» PROBLEM DETAILS:
The lines to copy run from the one containing "reflexiones más. Claro está, siempre y cuando" to the end of the records below; repeat them exactly and include nothing else.

>>

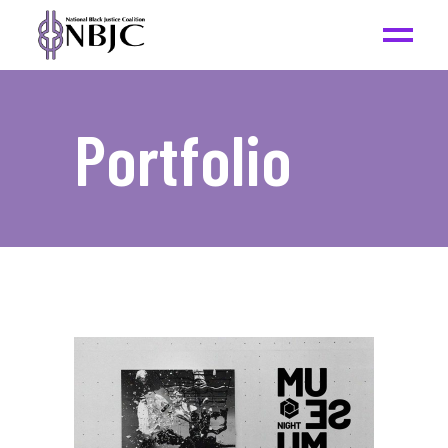
Portfolio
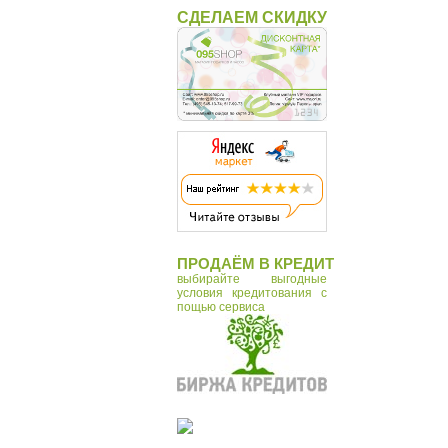
СДЕЛАЕМ СКИДКУ
ПРОДАЁМ В КРЕДИТ
выбирайте выгодные
условия кредитования с
пощью сервиса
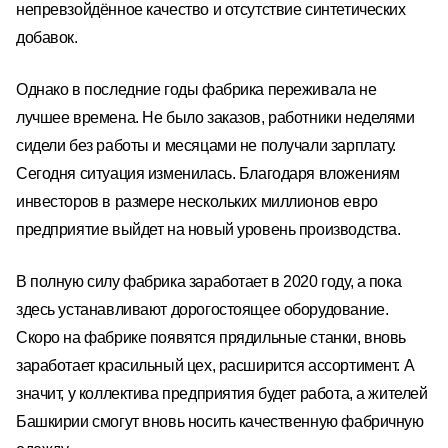
непревзойдённое качество и отсутствие синтетических
добавок.
Однако в последние годы фабрика переживала не
лучшее времена. Не было заказов, работники неделями
сидели без работы и месяцами не получали зарплату.
Сегодня ситуация изменилась. Благодаря вложениям
инвесторов в размере нескольких миллионов евро
предприятие выйдет на новый уровень производства.
В полную силу фабрика заработает в 2020 году, а пока
здесь устанавливают дорогостоящее оборудование.
Скоро на фабрике появятся прядильные станки, вновь
заработает красильный цех, расширится ассортимент. А
значит,
у коллектива предприятия будет работа, а жителей
Башкирии смогут вновь носить качественную фабричную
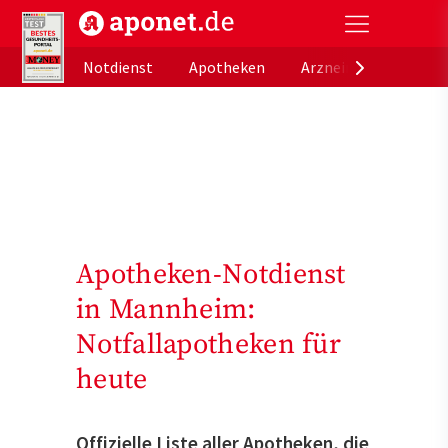
aponet.de - Das offizielle Gesundheitsportal der de
Notdienst
Apotheken
Arzneimitteldatenb
Apotheken-Notdienst
in Mannheim:
Notfallapotheken für
heute
Offizielle Liste aller Apotheken, die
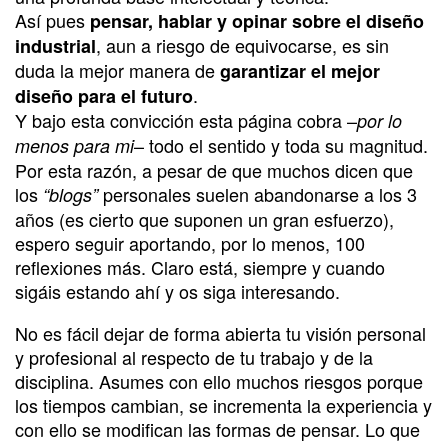
Así pues
pensar, hablar y opinar sobre el diseño
, aun a riesgo de equivocarse, es sin
industrial
duda la mejor manera de
garantizar el mejor
.
diseño para el futuro
Y bajo esta convicción esta página cobra –
por lo
– todo el sentido y toda su magnitud.
menos para mi
Por esta razón, a pesar de que muchos dicen que
los
personales suelen abandonarse a los 3
“blogs”
años (es cierto que suponen un gran esfuerzo),
espero seguir aportando, por lo menos, 100
reflexiones más. Claro está, siempre y cuando
sigáis estando ahí y os siga interesando.
No es fácil dejar de forma abierta tu visión personal
y profesional al respecto de tu trabajo y de la
disciplina. Asumes con ello muchos riesgos porque
los tiempos cambian, se incrementa la experiencia y
con ello se modifican las formas de pensar. Lo que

<<

» TASK ANSWER:
reflexiones más. Claro está, siempre y cuando
sigáis estando ahí y os siga interesando.
No es fácil dejar de forma abierta tu visión personal
y profesional al respecto de tu trabajo y de la
disciplina. Asumes con ello muchos riesgos porque
los tiempos cambian, se incrementa la experiencia y
con ello se modifican las formas de pensar. Lo que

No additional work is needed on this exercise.